Lita Perempuan Iblis

Mohamad Novianto
Chapter #4

Pengasingan Adik Lita

“Kak aku mau kabur,” Lita berguman pelan. Dia rebah di ranjangnya. Tatapannya menerawang ke langit-langit kamar.

Kakak Lita yang baru saja naik ranjang di sebelah memandang Lita sebentar,” Kamu mau kabur kemana sih Lita,” katanya sembari memasang selimutnya.

“Aku mau kabur sama Dion,” kata Lita tanpa peduli komentar kakaknya. Tatapannya masih ke atas.

Kakak Lita memalingkan rebahnya ke ranjang Lita. Dia tersenyum geli melihat adiknya yang kasmaran.

“Mmm, jadi kalau udah sama Dion gitu ya…” Kakak Lita bercanda,” Jadi nggak sayang sama kakak, sama dedek lagi.”

Lita tahu kakaknya tidak serius menanggapinya. Tapi tekadnya untuk kabur Bersama Dion sudah bulat. Dia melihat kakaknya sudah terpejam. Lalu dia berpaling ke adiknya di ranjang yang satu lagi. Sudah dari tadi adiknya terlelap di bawah selimut. Tapi dia amati lagi, sepertinya adiknya tidur dengan gelisah. Beberapa kali kepalanya terpaling ke kiri dan ke kanan. Lalu adiknya terdengar mengerang.
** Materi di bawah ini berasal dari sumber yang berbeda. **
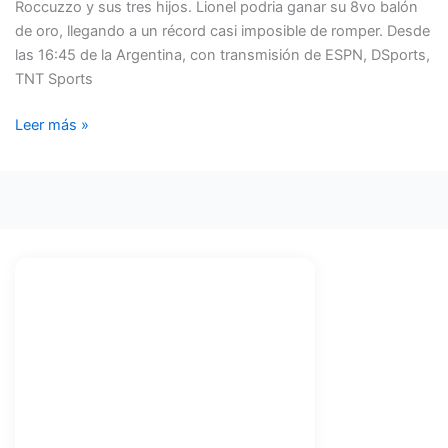
Roccuzzo y sus tres hijos. Lionel podria ganar su 8vo balón
PASARON
de oro, llegando a un récord casi imposible de romper. Desde
POR
las 16:45 de la Argentina, con transmisión de ESPN, DSports,
LA
TNT Sports
ALFROMBRA
ROJA
Leer más »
“Dedek…” desis Lita. Dia cemas adiknya tidur seperti itu.

Erangan adiknya semakin keras. Lalu selimut yang dipakai adiknya bergerak-gerak seperti ada getaran di sana. Lampu kamar mulai redup. Lita sudah berniat membangunkan kakaknya. Tapi barang-barang kecil di sekitar mulai bergetar. Lampu kamar mati nyala.

“Kak…” desis Lita berusaha membangunkan kakaknya.

Belum kakak Lita terbangun, tiba-tiba adiknya terduduk di ranjangnya dengan teriakan yang memekakkan telinga. Selimutnya terbang terlempar. Benda pecah belah di sekitar hancur berkeping. Sinar lampu menyala makin silau.

“Dedek!” Lita hanya bisa berteriak cemas melihat adiknya yang tak berhenti berteriak.

Kakak Lita sudah berlari menghampiri adik bungsunya. Tapi begitu memegang lengan adiknya, badannya terpental hingga menatap tembok. Giliran Lita melompat dari ranjangnya. Dia hendak menenangkan adiknya, tapi kakaknya melarangnya.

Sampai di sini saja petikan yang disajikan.